Help Solving this Probability Expectation Problem You have the option to bid on a House which can be Priced anywhere between $[1-1000]. If you bid equal or above the price, you can sell it for 1.5 times its original price. Should you bid or not and if yes, how much?Is this a simple Probability expectation problem similar to the dice roll game?If that were the case, since the house can be priced anywhere between 1-1000 and assuming each value has equal probability, the expected value would be 500.5. So multiplying that to 1.5 would be 750.75. So a bid should ideally be any value less than that?
 A: I assume that if your bid is at or above the original price, you pay the amount of your bid to get the house. 
If you bid $1000,$ then you will certainly get the house. In that case, assuming the original price of the house is uniformly distributed either over the integers $1$ to $1000$ or over the real numbers in $[1,1000]$, you have correctly calculated the expected resale price. 
Since you pay $1000$ in that case, you expect a loss. 
Now suppose you bid less in order to avoid that loss. For example, suppose you bid $500.$ In that case, if the original price is greater than $500,$ you don’t get the house and you neither gain nor lose anything.
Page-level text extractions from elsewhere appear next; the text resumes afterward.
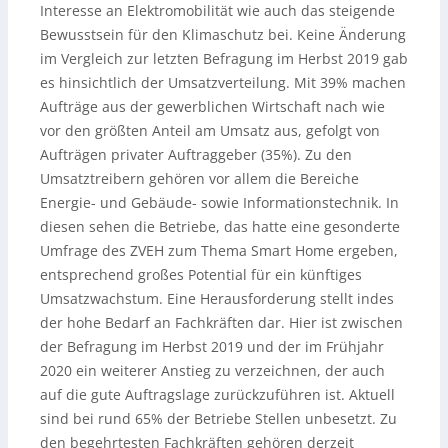
Interesse an Elektromobilität wie auch das steigende
Bewusstsein für den Klimaschutz bei. Keine Änderung
im Vergleich zur letzten Befragung im Herbst 2019 gab
es hinsichtlich der Umsatzverteilung. Mit 39% machen
Aufträge aus der gewerblichen Wirtschaft nach wie
vor den größten Anteil am Umsatz aus, gefolgt von
Aufträgen privater Auftraggeber (35%). Zu den
Umsatztreibern gehören vor allem die Bereiche
Energie- und Gebäude- sowie Informationstechnik. In
diesen sehen die Betriebe, das hatte eine gesonderte
Umfrage des ZVEH zum Thema Smart Home ergeben,
entsprechend großes Potential für ein künftiges
Umsatzwachstum. Eine Herausforderung stellt indes
der hohe Bedarf an Fachkräften dar. Hier ist zwischen
der Befragung im Herbst 2019 und der im Frühjahr
2020 ein weiterer Anstieg zu verzeichnen, der auch
auf die gute Auftragslage zurückzuführen ist. Aktuell
sind bei rund 65% der Betriebe Stellen unbesetzt. Zu
den begehrtesten Fachkräften gehören derzeit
If you get the house, the most its original price can possibly be is $500,$ and the most you can possibly sell it for is $750.$ Do you think the expected amount you can get by reselling the house is $750.75$ in that case?
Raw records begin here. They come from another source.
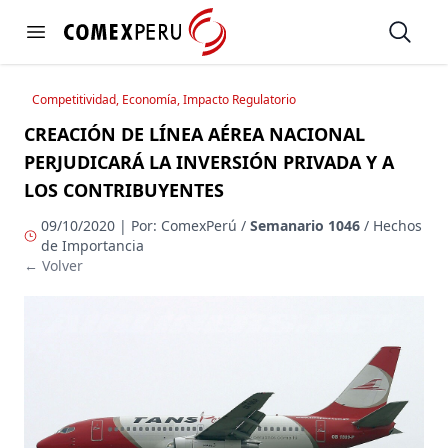
https://www.comexperu.org.pe
Open
Open menu
Competitividad, Economía, Impacto Regulatorio
CREACIÓN DE LÍNEA AÉREA NACIONAL
PERJUDICARÁ LA INVERSIÓN PRIVADA Y A
LOS CONTRIBUYENTES
09/10/2020 | Por: ComexPerú /
Semanario 1046
/ Hechos
de Importancia
← Volver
For any bid less than $1000,$ it does not matter what the expected resale price of the house is; what matters is the chance you will get the house and the expected resale price conditioned on the event that the original price is equal to or less than your bid. 
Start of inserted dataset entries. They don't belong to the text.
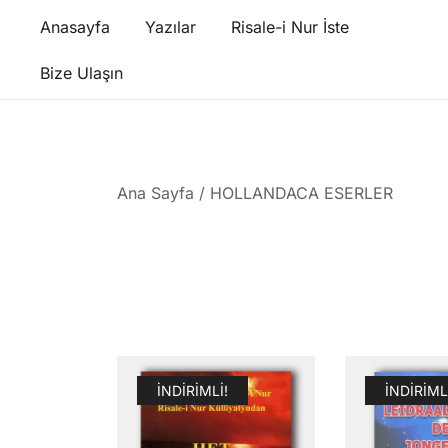
Skip
Anasayfa
Yazılar
Risale-i Nur İste
to
content
Bize Ulaşın
Ana Sayfa
/ HOLLANDACA ESERLER
İNDIRIMLI!
İNDIRIML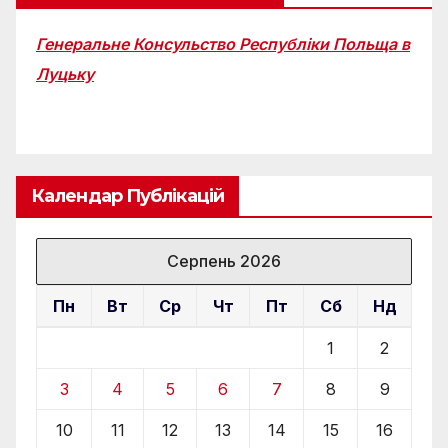
Генеральне Консульство Республіки Польща в
Луцьку
Календар Публікацій
Серпень 2026
Пн
Вт
Ср
Чт
Пт
Сб
Нд
1
2
3
4
5
6
7
8
9
10
11
12
13
14
15
16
Another way to approach the problem is to suppose you make a certain bid $b,$ and work out, for each $x$ in $[1,1000],$
how much you gain or lose if the original price is $x.$ Keep in mind that when $x>b$ your gain is zero.  
A: $\newcommand{\I}{\mathbb{I}}\newcommand{\E}{\mathbb{E}}$Hints: Let the house price be $X$. Then $X\sim\mathrm{Uniform}[1,1000]$. Say you bid a value $b$. Then your profit $P$ will be: $$P = (1.5X-b)\I(X \le b).$$
(Make sure you can explain why this is! (I'm assuming you are only allowed to buy the house if you bid at least the original house price.) Also note that it is clear that you will only ever bid some $1\le b\le1000$ if you decide to bid ($b$ must be at least $1$ in order to stand a chance of being able to get the house).)
Here $\I(\cdot)$ is an indicator function. Now, can you evaluate $\E[P]$ (which is a function of $b$), and then figure out what $b \in [1,1000]$ maximises this (assuming your goal is to maximise your expected profit)? Is the maximum expected profit positive?